-- What the task asks --
Starting at the line that contains "Registrieren" and ending at the line that contains "Finanzielle Vorteile bei der", the lines below are to be given again exactly, with nothing added.

-- Data to use --
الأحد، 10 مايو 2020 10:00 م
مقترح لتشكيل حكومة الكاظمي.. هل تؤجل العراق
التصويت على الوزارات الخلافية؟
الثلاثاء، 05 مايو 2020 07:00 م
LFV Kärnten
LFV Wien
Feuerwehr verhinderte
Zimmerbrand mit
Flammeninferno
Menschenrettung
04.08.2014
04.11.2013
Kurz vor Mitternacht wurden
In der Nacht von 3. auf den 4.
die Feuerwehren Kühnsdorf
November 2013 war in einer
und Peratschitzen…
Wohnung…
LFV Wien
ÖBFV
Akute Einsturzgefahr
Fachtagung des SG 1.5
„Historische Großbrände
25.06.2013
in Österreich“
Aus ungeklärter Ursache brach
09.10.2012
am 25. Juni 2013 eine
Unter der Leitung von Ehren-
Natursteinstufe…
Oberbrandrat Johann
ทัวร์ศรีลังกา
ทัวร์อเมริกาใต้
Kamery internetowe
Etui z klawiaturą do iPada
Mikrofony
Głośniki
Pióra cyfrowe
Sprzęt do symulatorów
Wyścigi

---

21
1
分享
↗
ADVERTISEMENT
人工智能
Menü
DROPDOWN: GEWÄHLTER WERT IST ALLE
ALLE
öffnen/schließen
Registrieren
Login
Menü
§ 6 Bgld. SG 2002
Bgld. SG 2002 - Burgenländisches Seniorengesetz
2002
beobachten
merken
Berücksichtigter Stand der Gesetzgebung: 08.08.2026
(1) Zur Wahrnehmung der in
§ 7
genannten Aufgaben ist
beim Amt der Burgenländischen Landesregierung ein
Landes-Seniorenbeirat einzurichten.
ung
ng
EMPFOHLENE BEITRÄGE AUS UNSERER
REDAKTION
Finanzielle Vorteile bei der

==

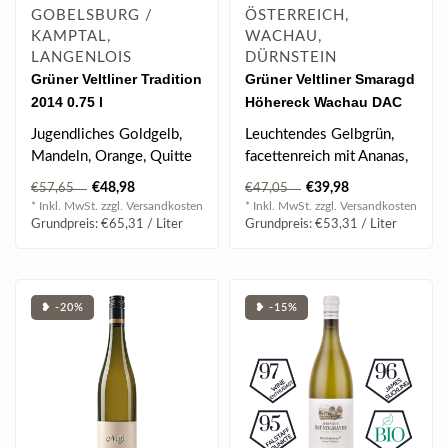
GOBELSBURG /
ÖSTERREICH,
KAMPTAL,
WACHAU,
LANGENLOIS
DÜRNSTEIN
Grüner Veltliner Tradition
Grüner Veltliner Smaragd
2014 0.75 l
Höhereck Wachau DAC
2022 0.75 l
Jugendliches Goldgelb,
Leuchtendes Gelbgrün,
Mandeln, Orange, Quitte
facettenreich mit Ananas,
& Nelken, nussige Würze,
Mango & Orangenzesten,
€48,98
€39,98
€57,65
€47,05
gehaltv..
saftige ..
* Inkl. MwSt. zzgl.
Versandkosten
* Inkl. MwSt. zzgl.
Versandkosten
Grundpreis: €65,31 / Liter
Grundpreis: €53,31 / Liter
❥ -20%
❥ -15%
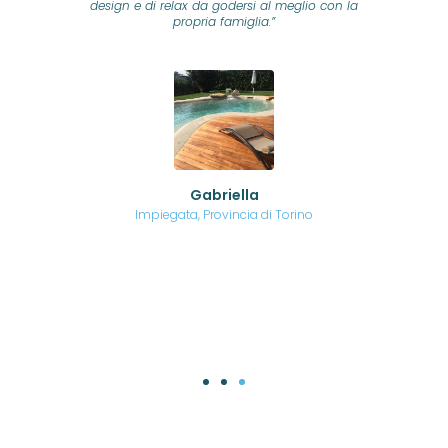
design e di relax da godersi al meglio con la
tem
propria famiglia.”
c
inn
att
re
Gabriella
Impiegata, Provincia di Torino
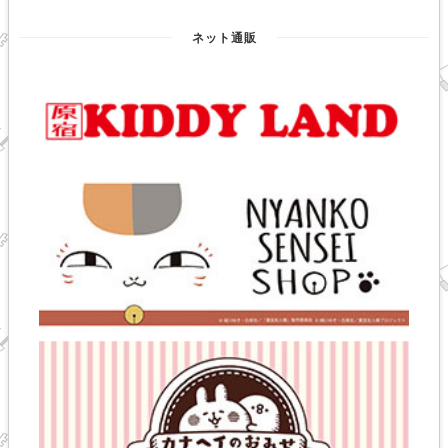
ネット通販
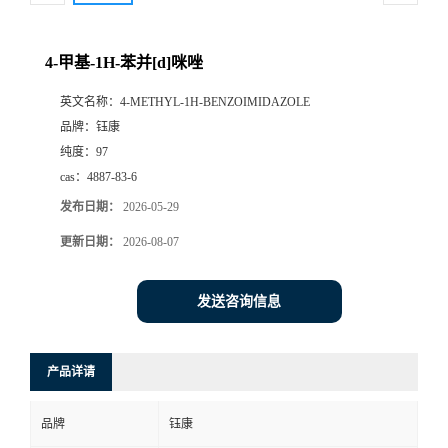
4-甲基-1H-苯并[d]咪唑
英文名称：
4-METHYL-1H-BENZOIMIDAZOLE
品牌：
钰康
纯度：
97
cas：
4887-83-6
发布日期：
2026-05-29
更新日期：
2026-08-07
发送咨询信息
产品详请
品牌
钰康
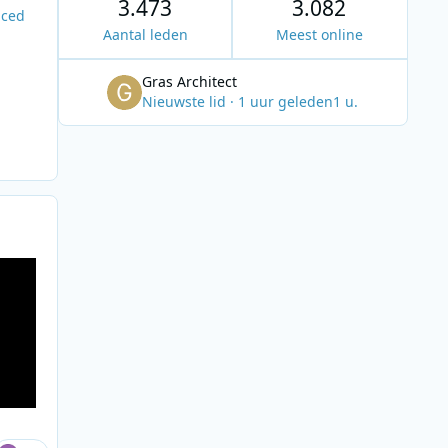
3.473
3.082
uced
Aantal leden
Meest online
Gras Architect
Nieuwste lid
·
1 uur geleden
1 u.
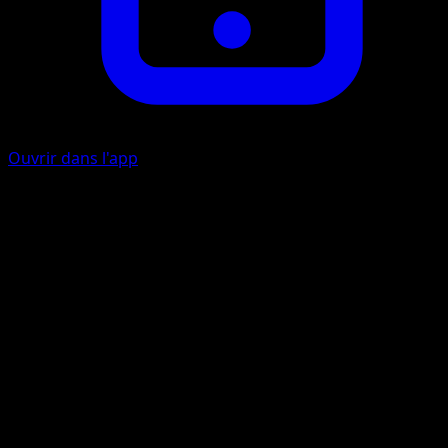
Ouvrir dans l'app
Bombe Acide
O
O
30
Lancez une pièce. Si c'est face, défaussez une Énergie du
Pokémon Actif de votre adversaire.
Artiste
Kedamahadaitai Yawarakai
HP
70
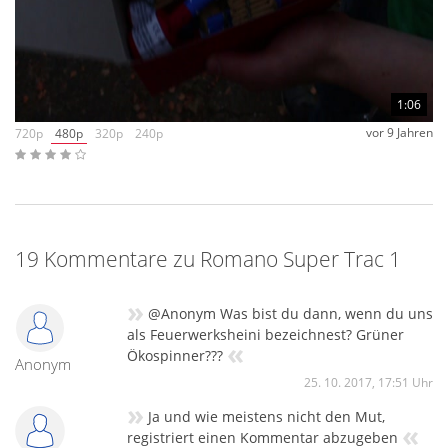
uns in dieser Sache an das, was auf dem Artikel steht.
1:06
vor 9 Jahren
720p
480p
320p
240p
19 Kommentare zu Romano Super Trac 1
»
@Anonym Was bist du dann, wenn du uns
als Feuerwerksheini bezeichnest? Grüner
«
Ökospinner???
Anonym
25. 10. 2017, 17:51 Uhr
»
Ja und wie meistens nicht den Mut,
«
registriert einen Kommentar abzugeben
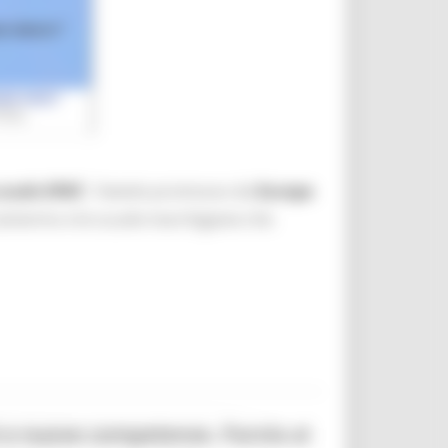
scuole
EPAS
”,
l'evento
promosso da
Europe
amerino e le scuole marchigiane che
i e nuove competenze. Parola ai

-- Response --
Registrieren
Login
Menü
§ 6 Bgld. SG 2002
Bgld. SG 2002 - Burgenländisches Seniorengesetz
2002
beobachten
merken
Berücksichtigter Stand der Gesetzgebung: 08.08.2026
(1) Zur Wahrnehmung der in
§ 7
genannten Aufgaben ist
beim Amt der Burgenländischen Landesregierung ein
Landes-Seniorenbeirat einzurichten.
ung
ng
EMPFOHLENE BEITRÄGE AUS UNSERER
REDAKTION
Finanzielle Vorteile bei der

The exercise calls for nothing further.